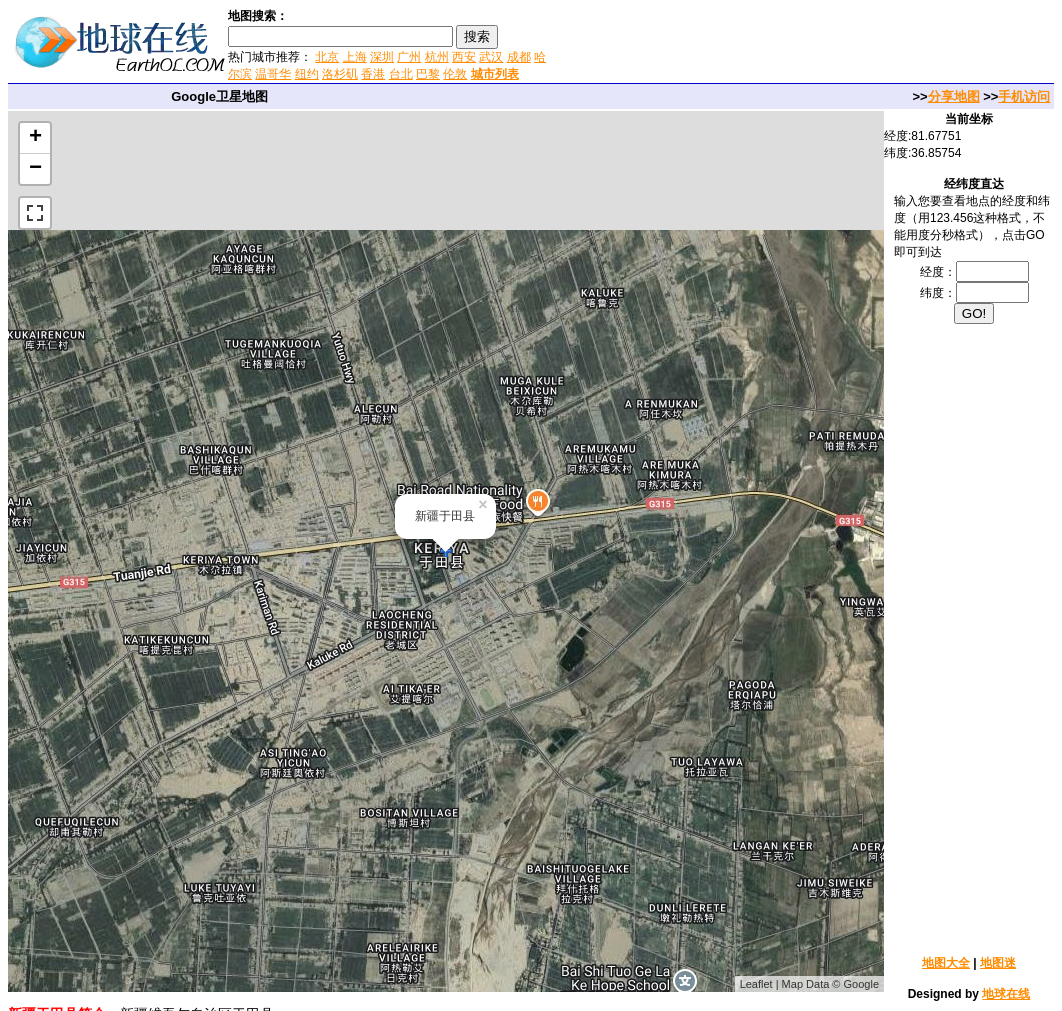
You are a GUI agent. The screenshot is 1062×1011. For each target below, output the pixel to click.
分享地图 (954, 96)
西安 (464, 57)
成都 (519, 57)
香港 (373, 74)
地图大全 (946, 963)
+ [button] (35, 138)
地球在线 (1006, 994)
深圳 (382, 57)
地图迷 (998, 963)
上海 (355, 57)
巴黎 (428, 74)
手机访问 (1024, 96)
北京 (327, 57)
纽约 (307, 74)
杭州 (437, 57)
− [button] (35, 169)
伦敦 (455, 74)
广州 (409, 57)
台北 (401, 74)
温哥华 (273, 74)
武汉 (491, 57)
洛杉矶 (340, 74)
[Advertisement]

TASK REQUIREMENTS ::
Each record above is to be copied out exactly; its pictures are not.

ANSWER BOX ::
You are a GUI agent. The screenshot is 1062×1011. For each target below, output the pixel to click.
分享地图 (954, 96)
西安 (464, 57)
成都 (519, 57)
香港 (373, 74)
地图大全 (946, 963)
+ [button] (35, 138)
地球在线 (1006, 994)
深圳 (382, 57)
地图迷 (998, 963)
上海 (355, 57)
巴黎 (428, 74)
手机访问 (1024, 96)
北京 (327, 57)
纽约 (307, 74)
杭州 (437, 57)
− [button] (35, 169)
伦敦 (455, 74)
广州 (409, 57)
台北 (401, 74)
温哥华 (273, 74)
武汉 (491, 57)
洛杉矶 (340, 74)
[Advertisement]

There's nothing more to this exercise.